A titre d'exemple, des sites Internet comme Jobmeeters et Cooptin proposent leurs services aux entreprises. Ils disposent d'un réseau de coopteurs lambda qui sont notés en fonction de la pertinence de leurs propositions et donc peuvent accroître leur réputation de bons recruteurs auprès des employeurs.
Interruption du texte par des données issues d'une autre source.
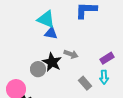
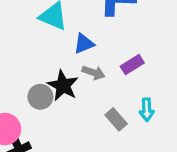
blue triangle: (51, 33) -> (84, 44), moved, turned -32
purple rectangle: (107, 58) -> (132, 65), moved

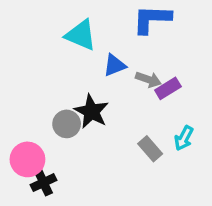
gray arrow: (94, 73) -> (148, 79), moved
cyan arrow: (147, 110) -> (184, 138), turned 30

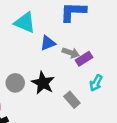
black star: (91, 111) -> (43, 83), moved
cyan arrow: (184, 138) -> (96, 83), moved

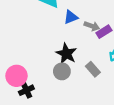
gray circle: (15, 83) -> (62, 71), moved

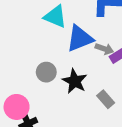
blue triangle: (71, 17) -> (80, 39), size x1.6
gray circle: (62, 71) -> (46, 72), moved

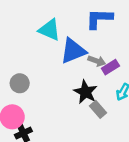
gray circle: (46, 72) -> (20, 83), moved
black star: (75, 81) -> (86, 92), moved

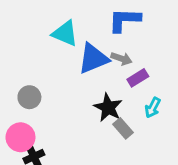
gray arrow: (97, 61) -> (121, 59), moved

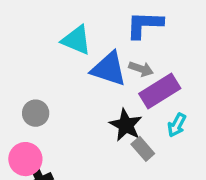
blue triangle: (93, 59) -> (109, 69), turned 40
purple rectangle: (138, 78) -> (160, 91), size x1.6

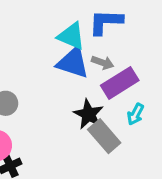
cyan triangle: (76, 40) -> (71, 36), moved
gray rectangle: (143, 149) -> (104, 136), size x1.5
Et pour développer et entretenir son réseau, Internet se révèle également utile grâce à des sites comme JDN Réseau qui facilite les rencontres avec les acteurs de son secteur.

 


 

Gérer des automates

Votre entreprise dispose de distributeurs de boisson et de snacks ? Vous allez régulièrement louer des DVD à des machines ? Pourquoi ne pas gérer vous-même ce type d'automates ?

 

Une activité à la mode

Gérer un ou plusieurs automates peut devenir très rentable © Getty
De plus en plus de actifs utilisent cette solution pour arrondir leurs fins de mois. Si la gestion de certains automates réclame une attention constante et un investissement initial très élevé, d'autres sont accessibles à des personnes travaillant la semaine et n'ayant pas beaucoup de fonds à investir. Un commerce qui fonctionne tout seul présente en effet de nombreux avantages.
Deux solutions existent : l'autogestion ou la gestion au sein d'un réseau.

 

Réseau ou auto-gestion ?

Dans le cas de l'autogestion, le système consiste à acheter ou louer un distributeur auprès d'un fournisseur et d'en gérer l'approvisionnement et l'entretien. Des contrats de maintenance peuvent néanmoins se négocier. Le gestionnaire choisit lui-même les produits mis en vente et les prix pratiqués. Les recettes lui reviennent entièrement et une partie est reversée au fournisseur en cas de location de l'appareil (de l'ordre de 100 à 200 euros HT par mois pour des distributeurs de boissons et snacks ou de café).
Mais bien souvent, il est plus profitable de gérer des automates au nom d'une société. Les chaînes de location de DVD comme Cinébank ou de lavage de voitures comme Eléphant Bleu font en effet appel à des indépendants pour gérer leur parc de machines. Le gestionnaire bénéficie alors de l'effet de réseau, obtenant ainsi des prix plus faibles à l'achat du distributeur et une assistance technique en cas de panne. Certaines entreprises fournissent aussi une aide à la gestion avec, entre autres, une formation avant le début de l'activité.

 

Quelques heures par mois suffisent

Une fois le choix établi, il est impératif d'avoir du temps à consacrer à la gestion de l'automate. Dans la plupart des cas, quelques dizaines d'heures par mois suffisent à assurer des permanences, renouveler les produits et entretenir l'appareil.
Si les automates de lavage de voitures demandent plusieurs centaines de milliers d'euros d'investissement et beaucoup de temps à consacrer en gestion, d'autres distributeurs comme ceux de DVD ou de boissons exigent un investissement moindre. Comptez en moyenne 50 000 euros pour l'acquisition d'un distributeur de DVD et son installation. L'achat de l'emplacement et la mise aux normes sont également à prévoir. Cette activité constitue un investissement à moyen terme et peut dégager du profit après un à cinq ans d'exploitation en fonction de l'automate.

http://www.journaldunet.com/management/dossiers/0609151-gerant-automate/reseaux-automates.shtml

Simple complément de revenu au départ, la gestion d'automate peut vite devenir plus rentable qu'un emploi salarié.